I am basically looking towards any capital gain taxes from take over of S-Corp assets by the C-Corp or something similar to that.

Attorney Answers 3


  1. The title of your question is different from the detailed text. Are you proposing to break your S election and revert to a C Corp? Or are you proposing an acquisition of an S corp by a C? Breaking an S election usually doesn't have any tax consequence other setting up a bar to re-electing S status in the future. Without more information I can't really say more. Your tax advisor (CPA or tax attorney) should be able to help you.


  2. If this is an asset acquisition of the S-Corp's assets by the C-Corp then it may creat taxable transactions for the S-Corp if the assets are "sold" at a profit. If it's simply a conversion from S status to C status then there should be no tax implications. Touchbase with your tax adviser to review what you're proposing and normally these types of transitions can be designed so as no to have tax consequences.


  3. More information is need to understand the true focus of your question. However, the conversion of an S corporation into a C corporation would have a profound effect upon the manner in which that corporation is taxed.

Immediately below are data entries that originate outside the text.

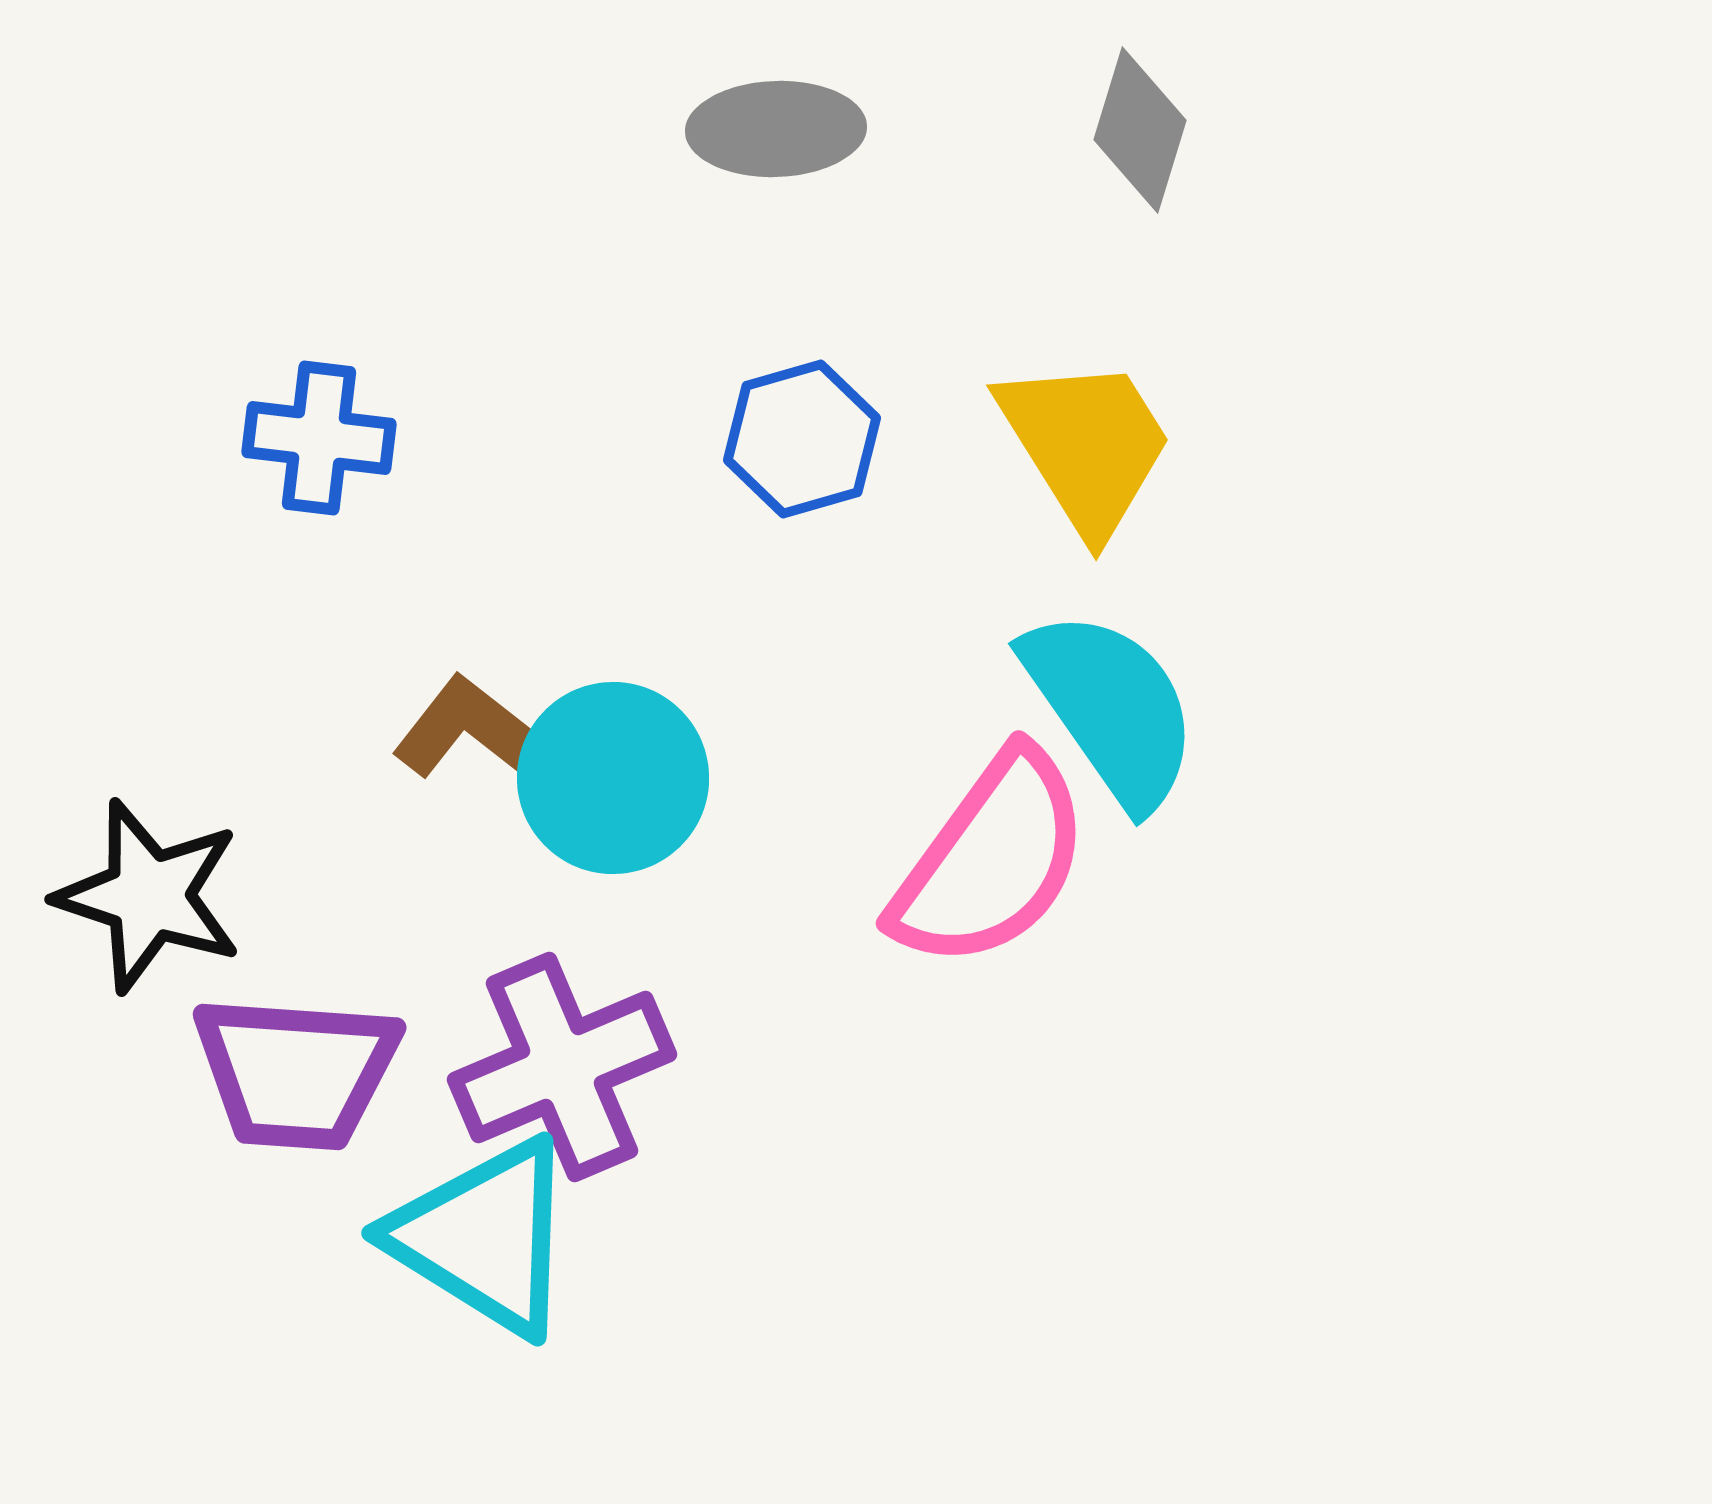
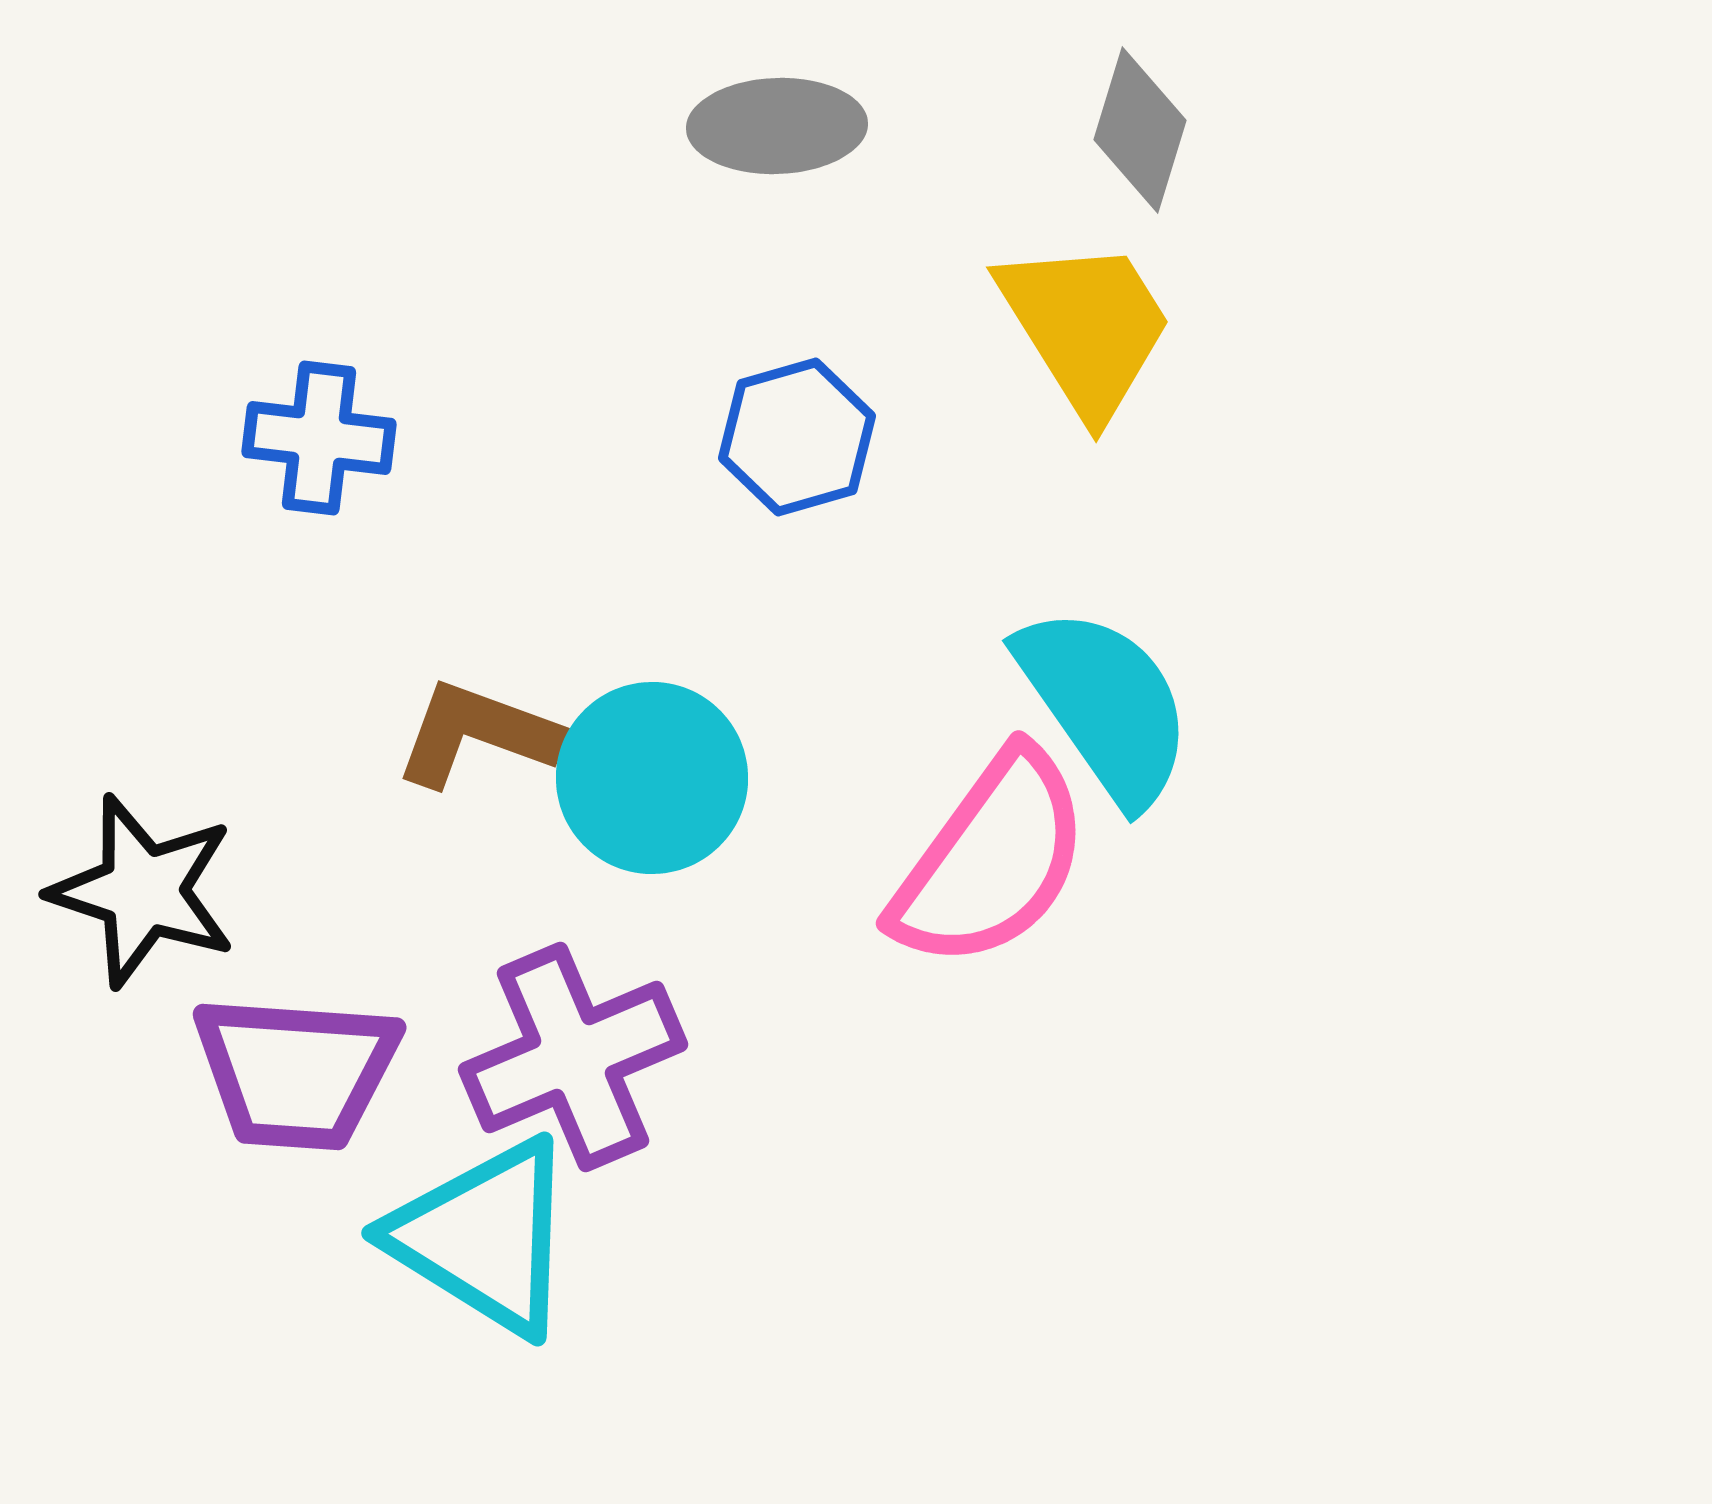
gray ellipse: moved 1 px right, 3 px up
blue hexagon: moved 5 px left, 2 px up
yellow trapezoid: moved 118 px up
cyan semicircle: moved 6 px left, 3 px up
brown L-shape: rotated 18 degrees counterclockwise
cyan circle: moved 39 px right
black star: moved 6 px left, 5 px up
purple cross: moved 11 px right, 10 px up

A subchapter S corporation is essentially a corporation that has elected to be taxed in a manner similar to a partnership. Such an election avoids the double taxation of income at both the corporate level and the individual shareholder level. An S Corporation effectively pays no income tax at the federal level. The shareholders are taxed individually on the corporate income even if that income has not been distributed from the corporation. A C Corporation pays tax at the corporate level on the corporation's net income. The share holders are taxed as dividends on the income or profits actually distributed to the shareholders. You must understand these basic rules to avoid or minimize tax on the income earned. You can reduce the corpoate level tax of a C corporation by paying wages to a shareholder also working for the corporation. But, you must also withhold payroll taxes on the amounts distributed for those distributions to be recognized as income. If you are unaware of this differance and simply make distributions from the C corporation to you that do not qualify for wages, the combined federal and state tax at the corporate and individual level on those distributions can be as high as 79 cents on the dollar. Be certain to review whatever you are seeking to accompolish to be certain that you truly understand the consequences of the proposed transaction.